- _INSTRUCTIONS FOR THE TASK_: From the records, report how many lines hold the word "Шкафы", with the number as the sole reply.

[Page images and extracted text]
=-=-=-=-=
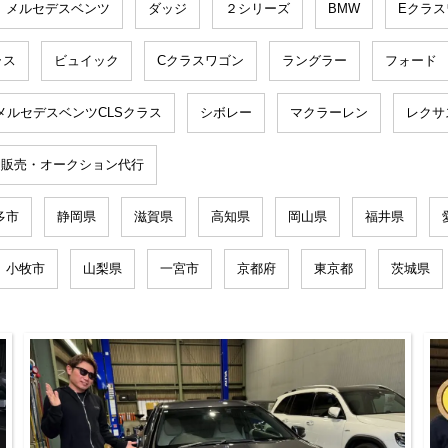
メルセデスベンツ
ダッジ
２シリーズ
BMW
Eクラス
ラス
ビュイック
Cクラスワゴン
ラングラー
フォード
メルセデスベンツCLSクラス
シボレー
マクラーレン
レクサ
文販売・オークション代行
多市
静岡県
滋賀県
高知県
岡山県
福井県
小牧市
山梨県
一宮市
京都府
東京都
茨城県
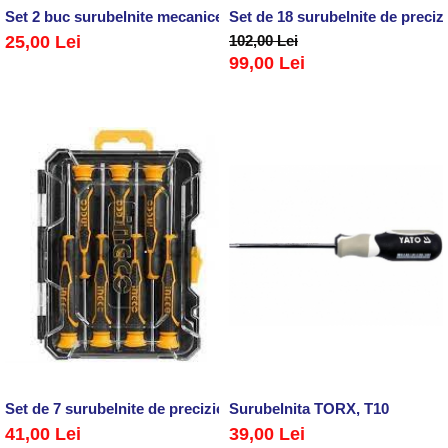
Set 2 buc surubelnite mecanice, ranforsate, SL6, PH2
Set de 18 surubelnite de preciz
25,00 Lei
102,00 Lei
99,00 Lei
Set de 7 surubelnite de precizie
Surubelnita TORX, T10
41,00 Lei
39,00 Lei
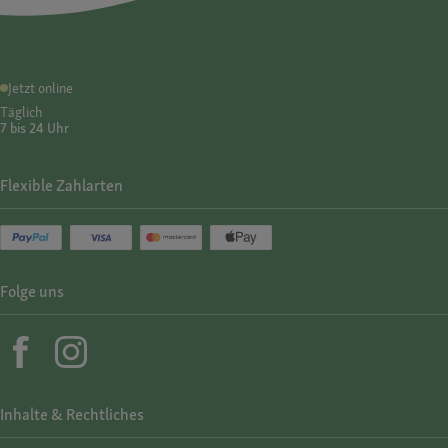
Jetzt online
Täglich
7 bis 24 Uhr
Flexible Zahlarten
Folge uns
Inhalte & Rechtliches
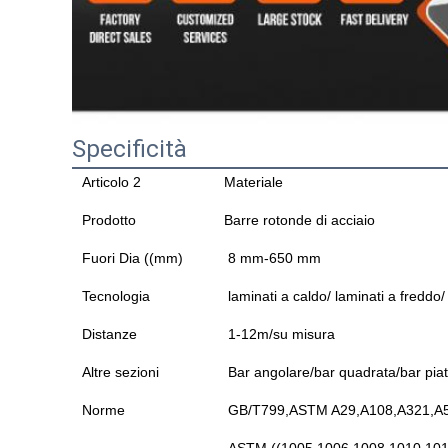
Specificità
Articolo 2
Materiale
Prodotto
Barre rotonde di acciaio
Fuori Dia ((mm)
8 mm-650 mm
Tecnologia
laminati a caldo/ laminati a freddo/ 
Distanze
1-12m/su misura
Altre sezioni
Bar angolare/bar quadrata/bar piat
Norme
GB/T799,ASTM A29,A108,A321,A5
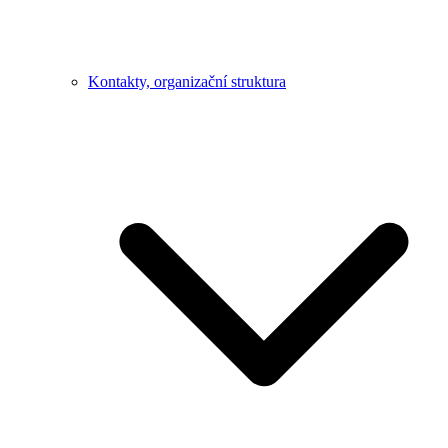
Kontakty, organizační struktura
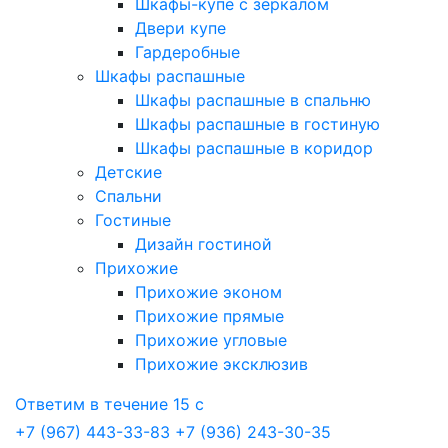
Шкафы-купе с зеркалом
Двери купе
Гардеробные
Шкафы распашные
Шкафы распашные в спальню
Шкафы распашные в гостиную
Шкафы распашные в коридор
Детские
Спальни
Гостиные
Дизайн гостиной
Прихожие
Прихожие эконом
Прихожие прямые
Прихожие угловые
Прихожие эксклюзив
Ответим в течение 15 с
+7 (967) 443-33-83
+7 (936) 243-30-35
=-=-=-=-=
- _YOUR SOLUTION_: 5